Bei Augen mit erhöhtem Risiko für eine Netzhautablösung, zum Beispiel bei hoher Myopie, sollte die Anamnese die klassischen Warnsymptome berücksichtigen.2,7 Beim Auftreten von akuten Symptomen sollte schnellstmöglich eine Fundusuntersuchung, welche auch die periphere Netzhaut mit einschließt, durchgeführt werden.1,2,5 Es muss bis zum Beweis des Gegenteils immer von einer Netzhautablösung ausgegangen werden.
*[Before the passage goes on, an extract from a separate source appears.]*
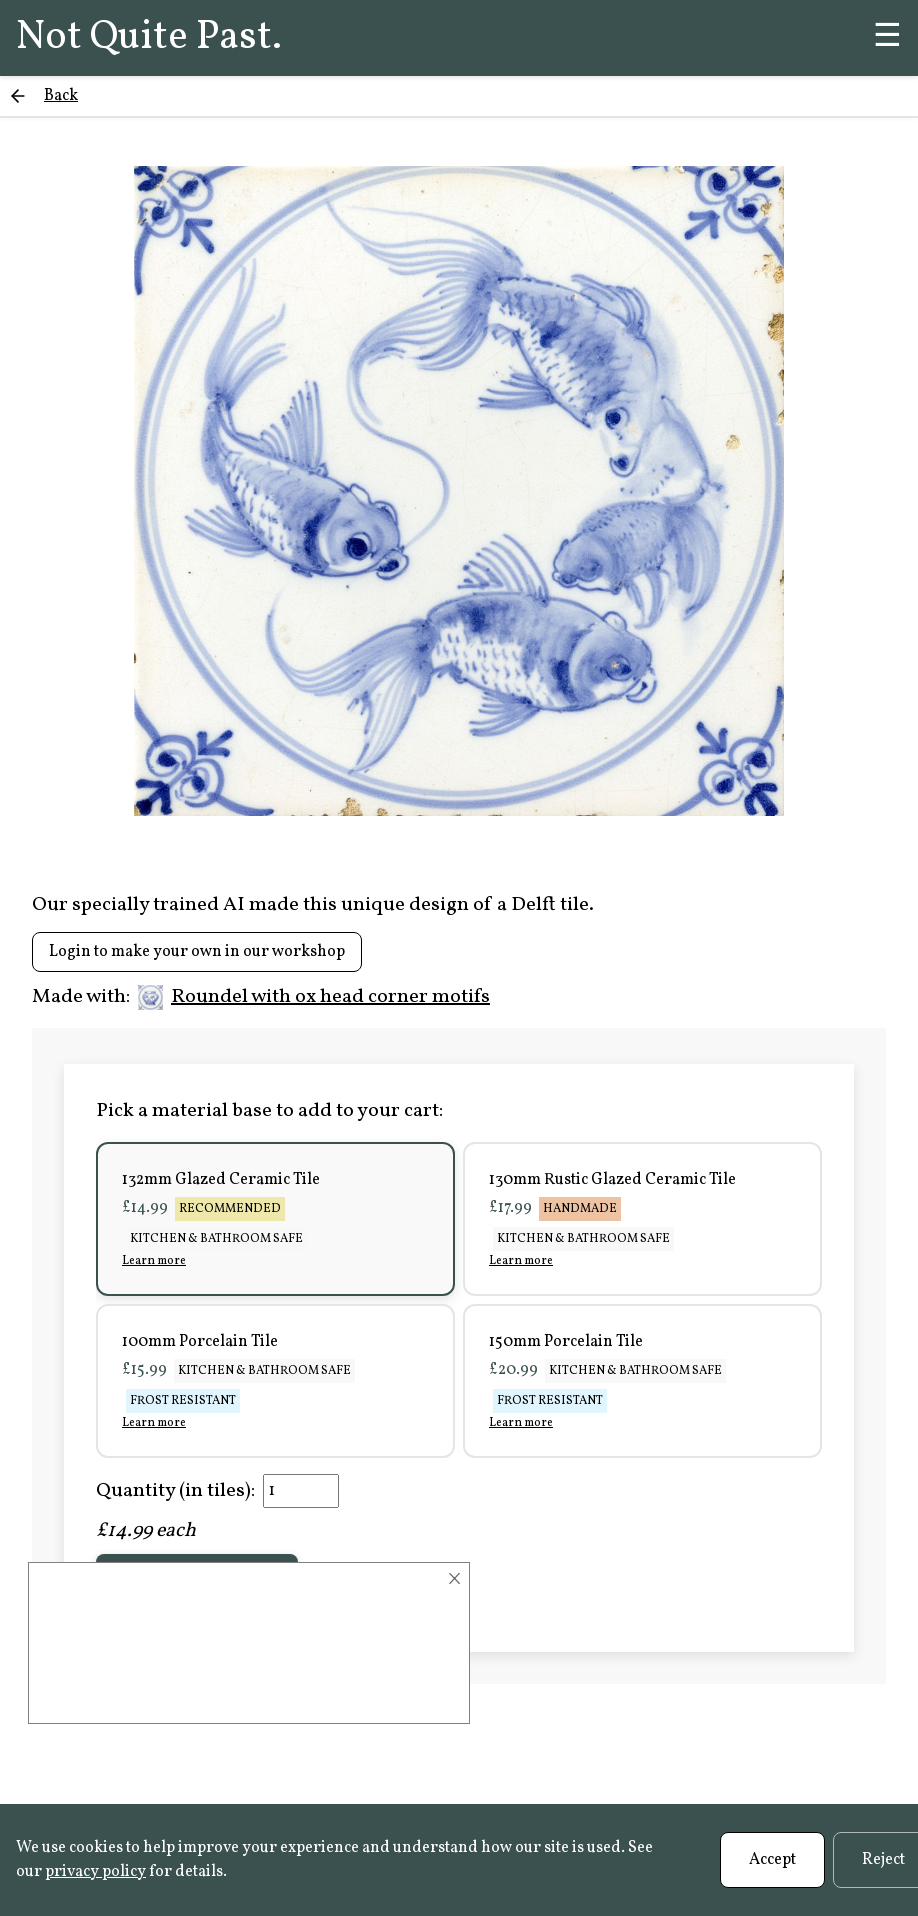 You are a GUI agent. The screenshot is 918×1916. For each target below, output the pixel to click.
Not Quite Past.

Bei unklaren Symptomen und/oder unklaren klinisch optometrischen Befunden sollte daher eine ophthalmologische Augenuntersuchung am selben Tag erfolgen.5
Die Dokumentation aller Ergebnisse der optometrischen Untersuchung, der Abschlussbeurteilung, der Beratung und Versorgung sind aus Gründen der Auftragsabwicklung, der Gewährleistung, der Haftung und der gesetzlichen Vorschriften fachgerecht und gemäß den aktuell geltenden Rechtsvorschriften zu führen und zu archivieren.6
Fazit
Zusammenfassend lässt sich sagen, dass ein Netzhautriss ebenso wie eine Netzhautablösung einen medizinischen Notfall darstellt und den Visus akut bedrohen kann.7 Es muss daher immer zeitnah an eine ophthalmologische Klinik überwiesen werden.5,7,8,9,10 Richtlinien für Optometrist*innen bietet hierfür zum Beispiel das Moorfields Manual of Ophthalmology und die Internetseite des National Health Service (NHS) Scotland.5,9 Weitere Handlungsempfehlungen ergeben sich in Deutschland aus den Leitlinien des Berufsverband der Augenärzte Deutschlands, der Deutschen Ophthalmologischen Gesellschaft und der Retinologischen Gesellschaft, die auf den Internetpräsenzen der Vereinigungen zu finden sind.2,10
Interessenkonflikte
Der Autor erklärt, dass er innerhalb der vergangenen drei Jahre Vortragshonorare von dem Unternehmen Optos erhalten hat. Optos hatte jedoch keinen Einfluss auf die Inhalte.